Required action → Give back nothing but the number of lines in these entries that contain the word "naissance".

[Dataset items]
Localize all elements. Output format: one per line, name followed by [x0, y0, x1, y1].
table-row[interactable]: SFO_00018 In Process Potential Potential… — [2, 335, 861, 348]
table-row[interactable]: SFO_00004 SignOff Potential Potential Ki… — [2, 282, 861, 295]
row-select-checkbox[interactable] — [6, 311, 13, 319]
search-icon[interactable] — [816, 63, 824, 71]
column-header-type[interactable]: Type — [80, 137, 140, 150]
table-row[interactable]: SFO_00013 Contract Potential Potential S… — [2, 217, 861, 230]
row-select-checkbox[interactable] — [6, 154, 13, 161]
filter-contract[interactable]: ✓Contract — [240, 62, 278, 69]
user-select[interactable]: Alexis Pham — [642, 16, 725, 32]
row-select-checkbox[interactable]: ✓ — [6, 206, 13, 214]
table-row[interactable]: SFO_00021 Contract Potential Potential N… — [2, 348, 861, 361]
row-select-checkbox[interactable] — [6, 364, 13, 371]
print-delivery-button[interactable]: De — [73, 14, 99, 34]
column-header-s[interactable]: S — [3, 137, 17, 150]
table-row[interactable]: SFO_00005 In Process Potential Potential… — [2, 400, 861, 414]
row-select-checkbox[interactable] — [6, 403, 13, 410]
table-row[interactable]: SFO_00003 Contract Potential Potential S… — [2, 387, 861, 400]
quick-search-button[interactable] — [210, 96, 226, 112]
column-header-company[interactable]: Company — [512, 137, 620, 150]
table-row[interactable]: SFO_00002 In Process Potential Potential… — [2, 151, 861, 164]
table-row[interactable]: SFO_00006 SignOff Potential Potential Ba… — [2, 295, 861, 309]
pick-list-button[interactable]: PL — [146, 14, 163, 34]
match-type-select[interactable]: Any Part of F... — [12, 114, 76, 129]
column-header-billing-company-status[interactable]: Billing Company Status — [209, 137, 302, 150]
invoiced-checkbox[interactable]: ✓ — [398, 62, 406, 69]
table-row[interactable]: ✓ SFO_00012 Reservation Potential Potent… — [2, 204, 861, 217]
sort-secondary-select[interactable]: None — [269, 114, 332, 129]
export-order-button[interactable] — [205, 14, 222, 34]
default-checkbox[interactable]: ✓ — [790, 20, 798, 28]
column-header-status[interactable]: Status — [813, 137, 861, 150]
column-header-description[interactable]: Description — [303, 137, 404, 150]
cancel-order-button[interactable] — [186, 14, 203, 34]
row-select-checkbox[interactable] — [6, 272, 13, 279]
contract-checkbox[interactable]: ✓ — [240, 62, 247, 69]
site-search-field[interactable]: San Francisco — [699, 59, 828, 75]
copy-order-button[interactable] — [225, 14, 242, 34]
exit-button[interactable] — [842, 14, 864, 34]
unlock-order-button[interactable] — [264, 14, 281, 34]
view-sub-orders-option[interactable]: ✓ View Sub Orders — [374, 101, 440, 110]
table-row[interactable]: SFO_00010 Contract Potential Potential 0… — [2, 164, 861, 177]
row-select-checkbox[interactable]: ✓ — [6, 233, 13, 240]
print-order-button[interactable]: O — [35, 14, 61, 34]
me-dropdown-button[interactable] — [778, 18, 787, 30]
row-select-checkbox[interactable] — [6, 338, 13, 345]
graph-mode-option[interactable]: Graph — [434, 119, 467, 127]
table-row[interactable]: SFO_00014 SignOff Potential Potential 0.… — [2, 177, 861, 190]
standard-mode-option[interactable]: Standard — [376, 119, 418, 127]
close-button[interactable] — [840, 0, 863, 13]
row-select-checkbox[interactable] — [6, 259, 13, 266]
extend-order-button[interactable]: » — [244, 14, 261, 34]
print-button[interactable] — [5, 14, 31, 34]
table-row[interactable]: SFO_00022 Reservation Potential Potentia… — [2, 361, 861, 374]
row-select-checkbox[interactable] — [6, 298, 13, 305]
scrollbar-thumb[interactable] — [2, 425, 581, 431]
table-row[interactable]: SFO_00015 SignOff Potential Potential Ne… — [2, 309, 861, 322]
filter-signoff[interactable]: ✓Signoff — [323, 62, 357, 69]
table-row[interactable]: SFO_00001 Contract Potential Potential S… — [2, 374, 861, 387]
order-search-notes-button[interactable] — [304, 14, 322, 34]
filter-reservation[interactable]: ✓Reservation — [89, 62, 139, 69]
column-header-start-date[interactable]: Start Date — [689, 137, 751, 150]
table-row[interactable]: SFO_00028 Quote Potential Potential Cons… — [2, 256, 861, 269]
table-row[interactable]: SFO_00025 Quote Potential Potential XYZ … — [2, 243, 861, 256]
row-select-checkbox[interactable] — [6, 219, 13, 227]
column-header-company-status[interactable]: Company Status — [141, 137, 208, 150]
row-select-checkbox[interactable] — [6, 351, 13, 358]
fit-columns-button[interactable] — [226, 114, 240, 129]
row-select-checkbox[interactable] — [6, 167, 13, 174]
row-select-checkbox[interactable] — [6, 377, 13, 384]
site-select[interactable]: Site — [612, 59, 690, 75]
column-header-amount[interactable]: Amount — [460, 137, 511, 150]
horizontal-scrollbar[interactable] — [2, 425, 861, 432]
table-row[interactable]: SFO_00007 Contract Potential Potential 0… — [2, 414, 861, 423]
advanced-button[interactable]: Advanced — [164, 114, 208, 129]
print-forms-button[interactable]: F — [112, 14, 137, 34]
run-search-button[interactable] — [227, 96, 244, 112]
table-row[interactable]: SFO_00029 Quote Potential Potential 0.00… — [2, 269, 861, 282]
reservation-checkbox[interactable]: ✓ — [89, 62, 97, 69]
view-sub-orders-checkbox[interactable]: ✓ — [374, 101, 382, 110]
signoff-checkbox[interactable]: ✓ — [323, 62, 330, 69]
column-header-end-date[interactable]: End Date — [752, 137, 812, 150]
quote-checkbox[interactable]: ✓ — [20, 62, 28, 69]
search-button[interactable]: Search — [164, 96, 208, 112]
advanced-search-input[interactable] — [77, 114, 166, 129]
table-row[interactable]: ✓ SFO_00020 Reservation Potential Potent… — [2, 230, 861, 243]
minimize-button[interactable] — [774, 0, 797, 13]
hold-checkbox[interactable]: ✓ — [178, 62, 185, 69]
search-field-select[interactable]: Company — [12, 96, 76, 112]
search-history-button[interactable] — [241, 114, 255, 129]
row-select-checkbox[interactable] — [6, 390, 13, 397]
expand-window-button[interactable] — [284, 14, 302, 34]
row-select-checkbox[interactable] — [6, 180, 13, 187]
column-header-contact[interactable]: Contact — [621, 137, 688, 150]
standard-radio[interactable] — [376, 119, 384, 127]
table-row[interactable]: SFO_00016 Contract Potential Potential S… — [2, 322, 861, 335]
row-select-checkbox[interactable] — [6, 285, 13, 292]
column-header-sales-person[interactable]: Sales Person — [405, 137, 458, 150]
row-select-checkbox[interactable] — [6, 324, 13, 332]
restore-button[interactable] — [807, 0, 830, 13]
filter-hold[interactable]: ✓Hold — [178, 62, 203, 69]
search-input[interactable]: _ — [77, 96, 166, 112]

* * *

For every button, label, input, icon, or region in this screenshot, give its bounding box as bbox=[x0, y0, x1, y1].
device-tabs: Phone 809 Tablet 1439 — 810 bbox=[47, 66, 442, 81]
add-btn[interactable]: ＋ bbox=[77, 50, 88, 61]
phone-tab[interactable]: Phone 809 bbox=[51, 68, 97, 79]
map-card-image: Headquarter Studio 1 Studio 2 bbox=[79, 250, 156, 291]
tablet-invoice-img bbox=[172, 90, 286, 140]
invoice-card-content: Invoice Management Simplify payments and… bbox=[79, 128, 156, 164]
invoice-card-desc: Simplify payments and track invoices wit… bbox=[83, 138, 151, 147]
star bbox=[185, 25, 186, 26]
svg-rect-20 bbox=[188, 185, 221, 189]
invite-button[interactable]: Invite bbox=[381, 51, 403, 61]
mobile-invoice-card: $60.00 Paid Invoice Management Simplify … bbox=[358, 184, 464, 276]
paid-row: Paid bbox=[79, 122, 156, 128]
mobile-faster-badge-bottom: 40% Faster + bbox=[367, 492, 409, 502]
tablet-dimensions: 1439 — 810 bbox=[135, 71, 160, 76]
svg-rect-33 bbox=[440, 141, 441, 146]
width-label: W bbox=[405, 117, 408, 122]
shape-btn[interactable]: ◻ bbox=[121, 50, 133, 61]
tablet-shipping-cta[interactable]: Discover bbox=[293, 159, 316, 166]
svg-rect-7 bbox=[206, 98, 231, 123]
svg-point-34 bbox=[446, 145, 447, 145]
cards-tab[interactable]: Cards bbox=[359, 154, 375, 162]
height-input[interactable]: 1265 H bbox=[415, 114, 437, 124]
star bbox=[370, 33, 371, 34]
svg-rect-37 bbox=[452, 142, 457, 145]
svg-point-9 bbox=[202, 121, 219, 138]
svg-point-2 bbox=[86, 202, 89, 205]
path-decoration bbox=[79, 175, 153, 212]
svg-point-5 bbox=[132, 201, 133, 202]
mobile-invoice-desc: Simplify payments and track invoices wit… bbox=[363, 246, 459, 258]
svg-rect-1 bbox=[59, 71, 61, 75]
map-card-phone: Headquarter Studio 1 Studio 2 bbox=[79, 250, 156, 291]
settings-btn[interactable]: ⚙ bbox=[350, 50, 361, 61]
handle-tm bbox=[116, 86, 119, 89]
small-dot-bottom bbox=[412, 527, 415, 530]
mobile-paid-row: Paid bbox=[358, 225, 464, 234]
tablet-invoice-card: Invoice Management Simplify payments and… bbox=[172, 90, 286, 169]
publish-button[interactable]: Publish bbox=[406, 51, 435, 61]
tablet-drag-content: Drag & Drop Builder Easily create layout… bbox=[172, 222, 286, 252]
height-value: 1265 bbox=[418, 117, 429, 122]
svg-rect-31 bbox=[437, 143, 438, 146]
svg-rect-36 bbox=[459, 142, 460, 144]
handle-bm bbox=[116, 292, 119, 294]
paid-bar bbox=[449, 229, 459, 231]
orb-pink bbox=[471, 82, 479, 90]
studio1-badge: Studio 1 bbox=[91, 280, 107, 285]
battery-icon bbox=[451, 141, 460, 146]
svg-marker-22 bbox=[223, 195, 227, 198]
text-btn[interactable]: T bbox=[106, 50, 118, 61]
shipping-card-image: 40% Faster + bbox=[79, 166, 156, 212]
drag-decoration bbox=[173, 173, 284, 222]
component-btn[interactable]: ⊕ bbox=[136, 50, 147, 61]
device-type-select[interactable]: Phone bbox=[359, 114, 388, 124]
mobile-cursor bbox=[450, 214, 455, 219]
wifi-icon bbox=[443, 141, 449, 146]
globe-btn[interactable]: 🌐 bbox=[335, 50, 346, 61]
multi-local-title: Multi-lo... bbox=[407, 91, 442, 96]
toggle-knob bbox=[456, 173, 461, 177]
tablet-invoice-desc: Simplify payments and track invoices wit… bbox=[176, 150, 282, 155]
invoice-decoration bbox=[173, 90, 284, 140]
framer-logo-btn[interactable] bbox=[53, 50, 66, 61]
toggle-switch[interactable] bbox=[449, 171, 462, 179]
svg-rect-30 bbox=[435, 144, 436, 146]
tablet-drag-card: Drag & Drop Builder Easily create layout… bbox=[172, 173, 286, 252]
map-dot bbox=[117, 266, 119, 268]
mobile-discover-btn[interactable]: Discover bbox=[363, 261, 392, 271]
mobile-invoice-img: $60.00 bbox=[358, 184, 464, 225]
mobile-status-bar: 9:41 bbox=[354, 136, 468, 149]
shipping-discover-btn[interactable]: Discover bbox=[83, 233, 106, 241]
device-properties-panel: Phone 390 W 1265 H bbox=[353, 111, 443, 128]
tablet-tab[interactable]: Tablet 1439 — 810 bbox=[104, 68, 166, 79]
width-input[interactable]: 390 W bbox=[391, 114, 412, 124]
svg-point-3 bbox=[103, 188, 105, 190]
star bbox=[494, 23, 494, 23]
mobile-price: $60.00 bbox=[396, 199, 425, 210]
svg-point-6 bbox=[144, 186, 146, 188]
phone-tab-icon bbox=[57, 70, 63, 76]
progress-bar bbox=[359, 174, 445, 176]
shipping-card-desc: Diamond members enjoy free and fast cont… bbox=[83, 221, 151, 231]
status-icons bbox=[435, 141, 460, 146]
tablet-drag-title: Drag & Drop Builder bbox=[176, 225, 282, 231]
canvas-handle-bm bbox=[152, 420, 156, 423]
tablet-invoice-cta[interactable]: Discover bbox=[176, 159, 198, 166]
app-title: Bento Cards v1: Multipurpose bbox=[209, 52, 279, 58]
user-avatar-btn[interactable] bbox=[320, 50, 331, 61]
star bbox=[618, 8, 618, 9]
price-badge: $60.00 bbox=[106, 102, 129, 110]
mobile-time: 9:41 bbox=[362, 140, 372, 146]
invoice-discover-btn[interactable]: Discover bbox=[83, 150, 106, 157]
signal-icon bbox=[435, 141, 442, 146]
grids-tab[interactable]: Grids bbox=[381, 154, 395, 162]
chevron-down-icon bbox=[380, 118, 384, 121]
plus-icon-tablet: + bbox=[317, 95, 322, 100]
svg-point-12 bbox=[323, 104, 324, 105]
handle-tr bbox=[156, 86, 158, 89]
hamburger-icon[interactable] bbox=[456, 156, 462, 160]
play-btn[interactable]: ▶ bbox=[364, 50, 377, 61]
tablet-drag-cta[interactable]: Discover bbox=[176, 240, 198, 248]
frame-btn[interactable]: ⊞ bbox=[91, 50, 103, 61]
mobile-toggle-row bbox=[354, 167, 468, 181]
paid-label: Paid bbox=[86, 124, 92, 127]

==

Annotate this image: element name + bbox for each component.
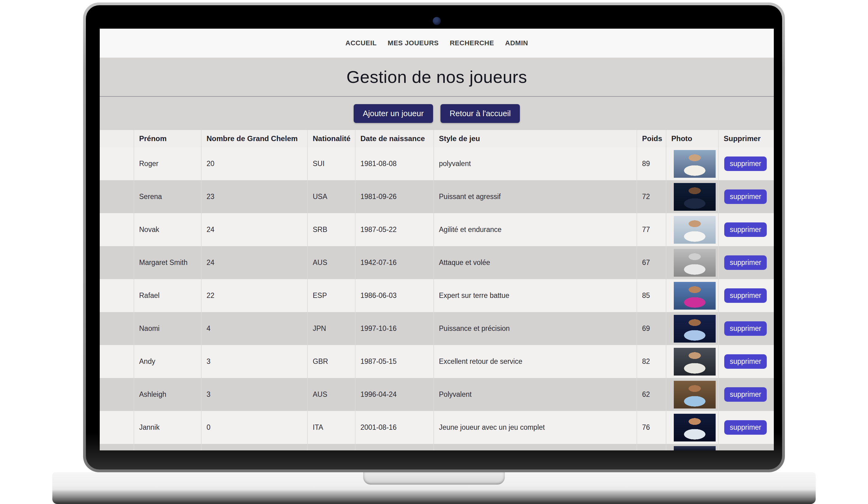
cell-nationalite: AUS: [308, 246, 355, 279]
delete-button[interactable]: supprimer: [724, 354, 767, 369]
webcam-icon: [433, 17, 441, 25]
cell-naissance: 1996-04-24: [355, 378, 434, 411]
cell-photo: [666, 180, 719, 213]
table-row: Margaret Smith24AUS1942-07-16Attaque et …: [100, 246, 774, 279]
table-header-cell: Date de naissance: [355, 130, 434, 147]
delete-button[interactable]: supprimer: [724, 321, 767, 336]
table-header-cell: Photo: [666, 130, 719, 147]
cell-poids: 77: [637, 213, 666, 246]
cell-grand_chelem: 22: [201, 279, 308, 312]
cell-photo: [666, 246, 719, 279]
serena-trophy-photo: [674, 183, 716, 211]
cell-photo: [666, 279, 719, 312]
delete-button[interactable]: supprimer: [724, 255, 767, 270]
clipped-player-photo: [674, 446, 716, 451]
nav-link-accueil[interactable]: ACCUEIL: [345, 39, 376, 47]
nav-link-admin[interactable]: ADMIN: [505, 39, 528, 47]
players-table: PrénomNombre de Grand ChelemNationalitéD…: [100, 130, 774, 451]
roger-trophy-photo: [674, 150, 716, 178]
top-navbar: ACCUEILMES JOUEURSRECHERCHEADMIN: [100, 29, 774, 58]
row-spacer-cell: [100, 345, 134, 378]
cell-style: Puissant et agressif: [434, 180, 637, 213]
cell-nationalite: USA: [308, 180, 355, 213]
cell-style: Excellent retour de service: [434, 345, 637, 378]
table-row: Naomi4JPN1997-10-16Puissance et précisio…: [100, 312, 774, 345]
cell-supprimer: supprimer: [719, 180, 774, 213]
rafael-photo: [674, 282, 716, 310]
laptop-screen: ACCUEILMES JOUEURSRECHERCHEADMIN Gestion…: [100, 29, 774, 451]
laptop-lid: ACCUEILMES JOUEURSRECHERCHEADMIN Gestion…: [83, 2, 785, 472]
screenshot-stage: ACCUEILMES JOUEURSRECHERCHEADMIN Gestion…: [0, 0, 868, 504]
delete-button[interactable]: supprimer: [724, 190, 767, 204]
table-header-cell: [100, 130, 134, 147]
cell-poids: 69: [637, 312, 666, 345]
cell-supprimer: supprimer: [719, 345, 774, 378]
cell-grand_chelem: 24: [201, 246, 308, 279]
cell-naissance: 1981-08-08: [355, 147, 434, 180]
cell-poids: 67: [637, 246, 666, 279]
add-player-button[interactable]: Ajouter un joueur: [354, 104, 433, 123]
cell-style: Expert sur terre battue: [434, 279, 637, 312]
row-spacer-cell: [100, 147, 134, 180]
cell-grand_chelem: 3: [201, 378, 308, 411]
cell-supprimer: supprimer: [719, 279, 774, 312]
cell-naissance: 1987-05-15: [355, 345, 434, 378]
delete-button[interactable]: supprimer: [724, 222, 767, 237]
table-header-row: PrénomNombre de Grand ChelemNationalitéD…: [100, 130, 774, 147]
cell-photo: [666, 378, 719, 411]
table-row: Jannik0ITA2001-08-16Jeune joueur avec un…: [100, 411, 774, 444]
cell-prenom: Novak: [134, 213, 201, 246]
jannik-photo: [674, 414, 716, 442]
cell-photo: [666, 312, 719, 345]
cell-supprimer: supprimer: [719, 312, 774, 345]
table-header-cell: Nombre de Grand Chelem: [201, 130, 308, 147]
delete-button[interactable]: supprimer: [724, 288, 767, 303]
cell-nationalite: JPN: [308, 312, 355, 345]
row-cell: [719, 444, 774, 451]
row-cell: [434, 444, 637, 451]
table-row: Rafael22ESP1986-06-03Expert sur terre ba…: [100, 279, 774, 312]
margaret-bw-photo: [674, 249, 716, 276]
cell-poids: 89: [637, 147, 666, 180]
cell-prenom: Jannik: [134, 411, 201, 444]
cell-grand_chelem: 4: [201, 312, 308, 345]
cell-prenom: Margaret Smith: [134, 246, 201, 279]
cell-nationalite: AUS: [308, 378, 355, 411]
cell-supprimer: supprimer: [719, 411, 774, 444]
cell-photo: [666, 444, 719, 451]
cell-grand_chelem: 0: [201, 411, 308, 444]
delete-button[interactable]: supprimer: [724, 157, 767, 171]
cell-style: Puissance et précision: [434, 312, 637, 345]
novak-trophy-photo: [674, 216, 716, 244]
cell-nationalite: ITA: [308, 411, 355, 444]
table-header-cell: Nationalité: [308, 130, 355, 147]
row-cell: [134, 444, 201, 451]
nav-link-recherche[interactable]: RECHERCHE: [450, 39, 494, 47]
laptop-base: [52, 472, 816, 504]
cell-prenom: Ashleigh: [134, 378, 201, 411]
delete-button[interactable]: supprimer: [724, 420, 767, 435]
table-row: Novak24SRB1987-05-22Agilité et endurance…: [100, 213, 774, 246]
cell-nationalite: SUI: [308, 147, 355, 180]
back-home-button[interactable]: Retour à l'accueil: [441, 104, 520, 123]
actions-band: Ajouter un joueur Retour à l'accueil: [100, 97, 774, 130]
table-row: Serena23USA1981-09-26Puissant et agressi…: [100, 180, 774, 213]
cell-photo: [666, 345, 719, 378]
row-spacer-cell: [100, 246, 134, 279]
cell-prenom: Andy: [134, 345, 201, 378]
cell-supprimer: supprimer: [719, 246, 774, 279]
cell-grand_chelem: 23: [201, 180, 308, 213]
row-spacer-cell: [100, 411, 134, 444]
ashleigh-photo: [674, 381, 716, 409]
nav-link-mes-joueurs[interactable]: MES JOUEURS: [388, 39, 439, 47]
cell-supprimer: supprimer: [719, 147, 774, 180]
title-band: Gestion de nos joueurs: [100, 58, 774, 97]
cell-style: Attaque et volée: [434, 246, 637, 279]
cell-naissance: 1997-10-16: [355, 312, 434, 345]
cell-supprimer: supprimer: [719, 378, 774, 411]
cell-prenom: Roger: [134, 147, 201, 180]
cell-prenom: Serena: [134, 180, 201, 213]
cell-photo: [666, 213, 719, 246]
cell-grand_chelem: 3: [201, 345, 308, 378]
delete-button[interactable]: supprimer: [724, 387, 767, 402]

Task solution → 5